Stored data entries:
==============================

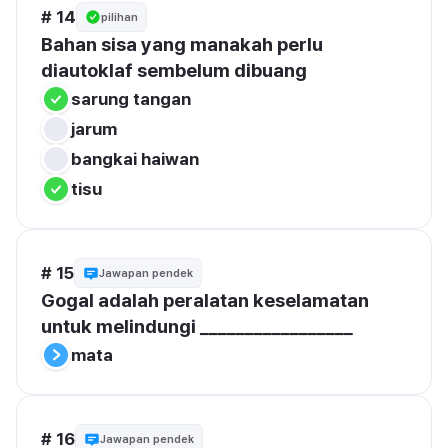
# 14
pilihan
Bahan sisa yang manakah perlu 
diautoklaf sembelum dibuang
sarung tangan
jarum
bangkai haiwan
tisu
# 15
Jawapan pendek
Gogal adalah peralatan keselamatan 
untuk melindungi _________________
mata
# 16
Jawapan pendek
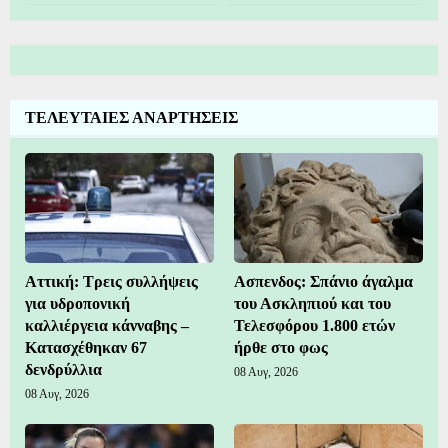
ΤΕΛΕΥΤΑΙΕΣ ΑΝΑΡΤΗΣΕΙΣ
Αττική: Τρεις συλλήψεις
Ασπενδος: Σπάνιο άγαλμα
για υδροπονική
του Ασκληπιού και του
καλλιέργεια κάνναβης –
Τελεσφόρου 1.800 ετών
Κατασχέθηκαν 67
ήρθε στο φως
δενδρύλλια
08 Αυγ, 2026
08 Αυγ, 2026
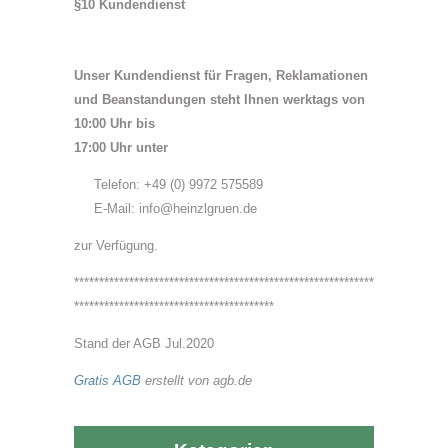
§10 Kundendienst
Unser Kundendienst für Fragen, Reklamationen
und Beanstandungen steht Ihnen werktags von
10:00 Uhr bis
17:00 Uhr unter
Telefon: +49 (0) 9972 575589
E-Mail: info@heinzlgruen.de
zur Verfügung.
************************************************************
****************************************
Stand der AGB Jul.2020
Gratis AGB
erstellt von agb.de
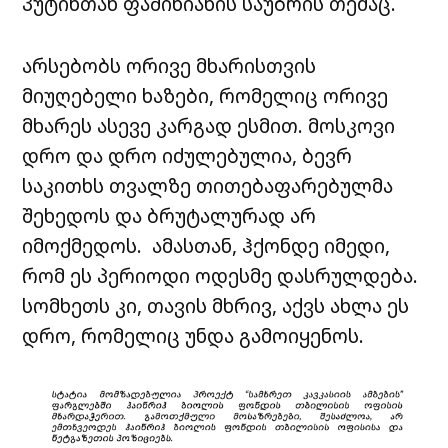
პუტინთან ფაშინიანის საუბრის თემაც.
არსებობს ორივე მხარისთვის
მიუღებელი ხაზები, რომელიც ორივე
მხარეს ასევე კარგად ესმით. მოსკოვი
დრო და დრო იძულებულია, ბევრ
საკითხს თვალზე თითებაფარებულმა
შეხედოს და ბრუტალურად არ
იმოქმედოს. ამასთან, ჰქონდე იმედი,
რომ ეს პერიოდი ოდესმე დასრულდება.
სომხეთს კი, თავის მხრივ, აქვს ახლა ეს
დრო, რომელიც უნდა გამოიყენოს.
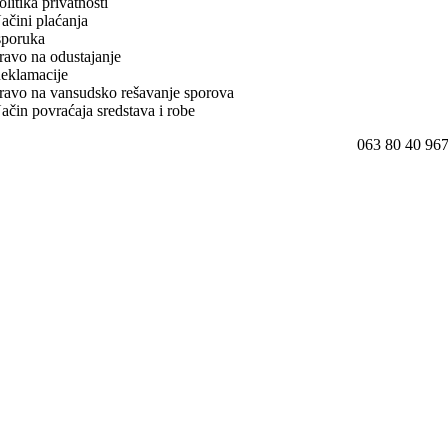
olitika privatnosti
ačini plaćanja
sporuka
ravo na odustajanje
eklamacije
ravo na vansudsko rešavanje sporova
ačin povraćaja sredstava i robe
063 80 40 96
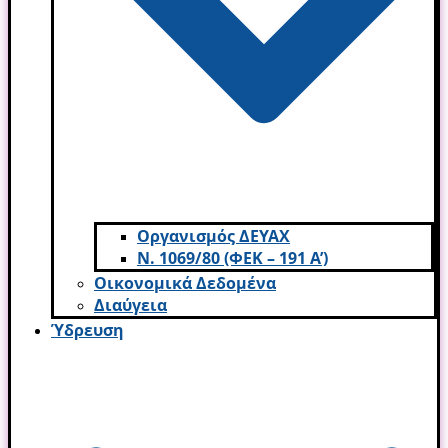
Οργανισμός ΔΕΥΑΧ
Ν. 1069/80 (ΦΕΚ – 191 Α’)
Οικονομικά Δεδομένα
Διαύγεια
Ύδρευση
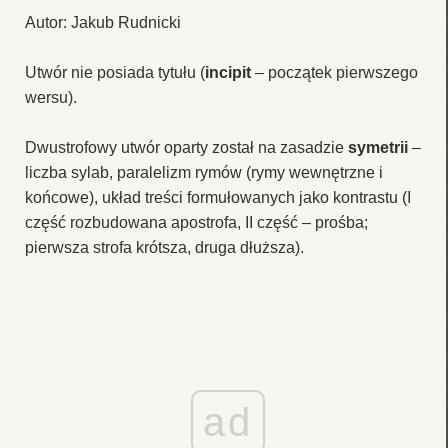
Autor: Jakub Rudnicki
Utwór nie posiada tytułu (
incipit
– początek pierwszego
wersu).
Dwustrofowy utwór oparty został na zasadzie
symetrii
–
liczba sylab, paralelizm rymów (rymy wewnętrzne i
końcowe), układ treści formułowanych jako kontrastu (I
część rozbudowana apostrofa, II część – prośba;
pierwsza strofa krótsza, druga dłuższa).
ad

==============================

Exercise requirements:
Using the data above, print only the lines starting at the one with "ačin povraćaja sredstava i robe" and ending at the one with "końcowe), układ treści", exactly as they stand, minus the pictures.

Solution to this task:
ačin povraćaja sredstava i robe
063 80 40 96
Οργανισμός ΔΕΥΑΧ
Ν. 1069/80 (ΦΕΚ – 191 Α’)
Οικονομικά Δεδομένα
Διαύγεια
Ύδρευση
Autor: Jakub Rudnicki
Utwór nie posiada tytułu (
incipit
– początek pierwszego
wersu).
Dwustrofowy utwór oparty został na zasadzie
symetrii
–
liczba sylab, paralelizm rymów (rymy wewnętrzne i
końcowe), układ treści formułowanych jako kontrastu (I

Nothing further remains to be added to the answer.